Interpretive Summary: With the decrease in sequence cost by the new generation of DNA or RNA (cDNA) sequencing technology, it is becoming possible to obtain large amounts of sequence information for identifying differences among cottons and directly mapping genes responsible for important traits. These differences among cottons are revealed by differently expressed genes and single nucleotide polymorphic (SNP) - molecular markers or biomarkers.
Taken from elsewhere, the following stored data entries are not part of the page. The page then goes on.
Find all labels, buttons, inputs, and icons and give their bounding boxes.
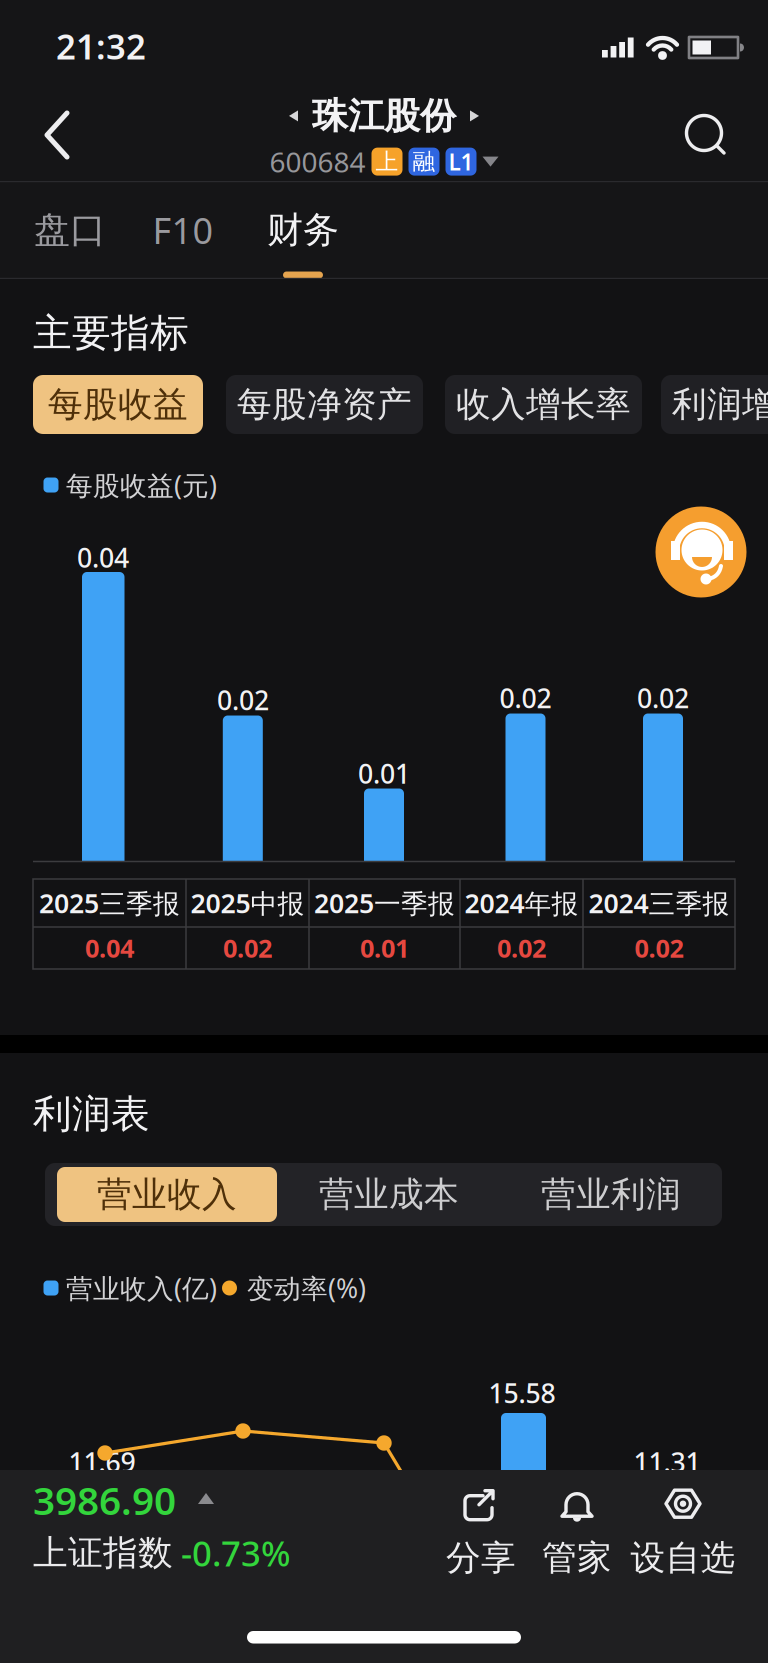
- staticText: 0.02: [217, 682, 269, 718]
- staticText: 营业利润: [541, 1173, 681, 1216]
- staticText: 0.02: [634, 931, 684, 965]
- staticText: 融: [412, 148, 436, 176]
- button[interactable]: 盘口: [10, 182, 130, 278]
- staticText: 0.02: [637, 680, 689, 716]
- button[interactable]: 收入增长率: [445, 375, 642, 434]
- staticText: 0.01: [360, 931, 409, 965]
- button[interactable]: 营业成本: [279, 1167, 499, 1222]
- button[interactable]: 珠江股份: [270, 94, 498, 180]
- staticText: 0.02: [500, 680, 552, 716]
- staticText: 营业收入(亿): [66, 1270, 217, 1306]
- staticText: 盘口: [34, 208, 106, 252]
- staticText: 0.02: [223, 931, 272, 965]
- staticText: L1: [448, 147, 474, 177]
- staticText: 15.58: [488, 1375, 556, 1411]
- staticText: 2025三季报: [39, 885, 180, 921]
- button[interactable]: 设自选: [628, 1485, 738, 1581]
- button[interactable]: 分享: [426, 1485, 536, 1581]
- staticText: 每股收益: [48, 383, 188, 426]
- staticText: 2024三季报: [588, 885, 730, 921]
- staticText: 2024年报: [464, 885, 578, 921]
- staticText: 上证指数: [33, 1532, 173, 1574]
- button[interactable]: Back: [36, 104, 80, 166]
- staticText: 11.31: [634, 1444, 700, 1480]
- button[interactable]: 管家: [522, 1485, 632, 1581]
- button[interactable]: 每股收益: [33, 375, 203, 434]
- staticText: 3986.90: [33, 1474, 176, 1526]
- button[interactable]: Search: [682, 111, 726, 155]
- staticText: 2025一季报: [314, 885, 455, 921]
- staticText: 分享: [446, 1537, 516, 1579]
- staticText: 营业收入: [97, 1173, 237, 1216]
- staticText: 0.04: [77, 540, 129, 575]
- staticText: 每股净资产: [237, 383, 412, 426]
- button[interactable]: 财务: [243, 182, 363, 278]
- button[interactable]: 3986.90: [33, 1470, 293, 1565]
- staticText: 600684: [270, 143, 366, 180]
- button[interactable]: F10: [123, 182, 243, 278]
- staticText: 每股收益(元): [66, 467, 217, 503]
- staticText: 0.02: [497, 931, 546, 965]
- staticText: -0.73%: [181, 1530, 291, 1576]
- staticText: 2025中报: [190, 885, 304, 921]
- button[interactable]: 营业利润: [501, 1167, 721, 1222]
- staticText: 利润增长率: [672, 383, 768, 426]
- button[interactable]: 每股净资产: [226, 375, 423, 434]
- staticText: 收入增长率: [456, 383, 631, 426]
- button[interactable]: 营业收入: [57, 1167, 277, 1222]
- staticText: 21:32: [56, 23, 146, 69]
- staticText: 0.04: [85, 931, 134, 965]
- staticText: 利润表: [33, 1090, 150, 1138]
- staticText: 主要指标: [33, 309, 189, 357]
- staticText: 管家: [542, 1537, 612, 1579]
- staticText: 财务: [267, 208, 339, 252]
- staticText: 11.69: [68, 1444, 136, 1480]
- staticText: 营业成本: [319, 1173, 459, 1216]
- staticText: 变动率(%): [247, 1270, 366, 1306]
- button[interactable]: 客服: [655, 506, 747, 598]
- staticText: 设自选: [630, 1537, 736, 1579]
- staticText: 珠江股份: [312, 94, 456, 138]
- button[interactable]: 利润增长率: [661, 375, 768, 434]
- staticText: 上: [376, 148, 398, 176]
- staticText: 0.01: [358, 756, 410, 791]
- staticText: F10: [152, 206, 214, 254]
Plant breeders find these biomarkers useful as a selection tool in monitoring alien genome introgression in cotton breeding programs. As an initial step to explore the known narrow genetic diversity and to discover SNP-biomarkers for marker assisted breeding within Pima cotton, leaf cDNA from 25 day plants of three diverse cottons [Pima-S6 (PS6), Pima-S7 (PS7), and Pima 3-79 (P3-79)] were sequenced. Differential gene expression analysis between PS6 vs. PS7, PS6 vs. P3-79, and PS7 vs. P3-79 cottons resulted in 5,080; 5,738; and 5,399 differential sequences with greater than two fold change, respectively. These differentially expressed genes representing major metabolic pathways might explain the gene pool diversity of these Pima genotypes. Additionally, more than 10,000 single SNPs were identified between the cotton types. Differentially expressed genes identified in this study will help us to advance applied genomic research in cotton. The SNP-biomarkers can be utilized for characterizing genetic diversity, genotyping, and eventually in breeding through marker-assisted selection.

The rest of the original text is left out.